Тигр в камышах - страница 14
Будто бы не заметив моей заминки, Анна подошла ближе и продолжила:
— Тут есть собачка, надо ее отжать, вот так, — она подалась вперед, ее волосы оказались в опасной близости от моего лица, опасной для меня, потому что мне нужно было собрать все силы, чтобы не зарыться в их нежное благоуханье… Черт побери!
Адский агрегат подпрыгнул, затрепетал, словно живой, и испустил из недр луч ослепительно-синего цвета, который уперся в стену напротив стола. Объемные проекционные дагеротип-агрегаты были в новинку даже в столице, и я совсем не ожидал увидеть такой в смуровской глуши. Выходило, что Усинский вправду был, как говорят французы, «гранд орижиналь».
Проекция на стене была нерезкой. Я покрутил фазовку обеих линз, и…
Изображение мельницы было настолько реальным, что я едва не вскрикнул от удивления, но вовремя прикусил себе язык.
Снимки были сделаны почти на закате, судя по всему. Это добавляло мрачной торжественности сооружению, стоящему на берегу небольшого озера-запруды. Мрачно там было еще и потому, что мельница была словно втиснута в узкое пространство между скалами, и ее странно-гротескное, больше походящее на многогранный тульский самовар работы модного мастера Рогожина, здание, не имеющее окон, почти висело — по крайней мере, так казалось — на невероятно большом водяном колесе.
Эпические размеры колеса завораживали. Верхний край его уходил за кромку снимка. Древесина, из которой оно было сделано, потемнела от времени, покрылась слизью и больше походила теперь на камень или… металл?
— Очень похоже, — вполголоса, совсем рядом, сказал Ханжин. Положительно, мне следует контролировать себя получше: привычка разговаривать вслух как следствие головной контузии известна медикам…
Я вдруг осознал, что Ханжин исчез практически сразу после нашего прихода в трапезную. По блеску его демоновых глаз я понял, что отсутствие сыщика не было для него — для нас — беспредметным.
Некоторое время мы слушали увлеченный рассказ девушки о Смурове и его окрестностях, который сопровождался демонстрацией проекционных дагеротипов. Мы даже позабыли об ужине, равно как и о хозяине — настолько интересным и насыщенным фактами была история, рассказываемая Анной.
Последние несколько снимков имели прямое отношение к пропавшей хозяйке маетка. Анна быстро поскучнела, ее пояснения стали короче, отрывистее, и в какой-то момент она просто замолчала, глядя на автоматически переключающиеся дагеротипы.
Воистину, Марыся была красавицею. Усинскому можно и должно было бы позавидовать… Но она исчезла, и Анна имеет серьезные подозрения по поводу участи свояченицы.
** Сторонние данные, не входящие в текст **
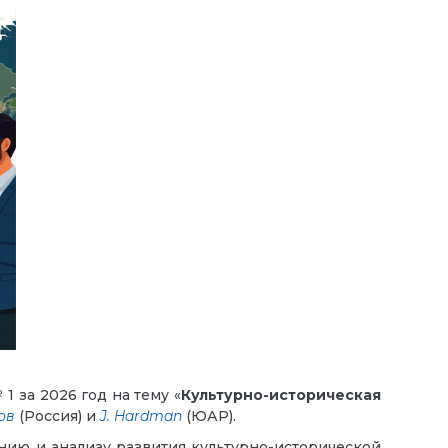
1 за 2026 год на тему «
Культурно-историческая
ов
(Россия) и
J. Hardman
(ЮАР).
нию и анализу развития культурно-исторической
Последний снимок привлек наше внимание: Марыся была запечатлена в группе господ на какой-то не то выставке, не то научном собрании. Она беседовала с узкоплечим мужчиной средних лет в пенсне, с залысинами и с окладистой бородой, расчесанной надвое ровным пробором. Мы с Ханжиным обменялись быстрыми взглядами.
Это был Анри Беккерель.
— Где, как вы полагаете, это снято? — ровным голосом спросил мой друг.
— Не знаю, — Анна покачала головой. — Марыся очень прогрессивная, она ездит… она ездила… — девушка опустила голову на мгновение. — на всякие научные совещания в Европу. Этот снимок сделан, как она говорила, где-то во Франции, она ездила туда месяца три тому, поговорить с…
— Ганна, наверное, достаточно кормить наших залетных соловьев баснями! — Усинский вошел, почти влетел в трапезную. Ему явно не нравилось, что сестра разоткровенничалась с нами о Марысе. — Простите, господа… дела, я слегка подзадержался.
Ханжин подобрался. Глаза его сузились. Он, кажется, готов был испепелить взглядом Усинского.
— Пожалуйте к столу! Ганна, гаси агрегацию! — ему явно не нравилось, что мы просмотрели коллекцию дагеротипов. — Эй, где вы там? Гаврюха, Пашка, подавайте, остыло небось все! — Он захлопал в ладоши, зовя слуг.
Я продолжал украдкой наблюдать за Ханжиным. Внезапно подумалось, что кратковременное отсутствие моего напарника и опоздание Усинского могут быть как-то связаны, но я прогнал паранойю.
Ужин удался на славу. Усинский изо всех сил старался произвести на нас впечатление, буквально наталкивая гостей изумительными по вкусу и изысканности яствами (вспомнился Причетт, что провел «вьязнем» несколько зим в маетках местной шляхты; случаи, когда проезжалые гости, что останавливались на день-другой у скучающих шляхтичей, и становились жертвами закармливания вусмерть, были не единичны в истории здешних краев).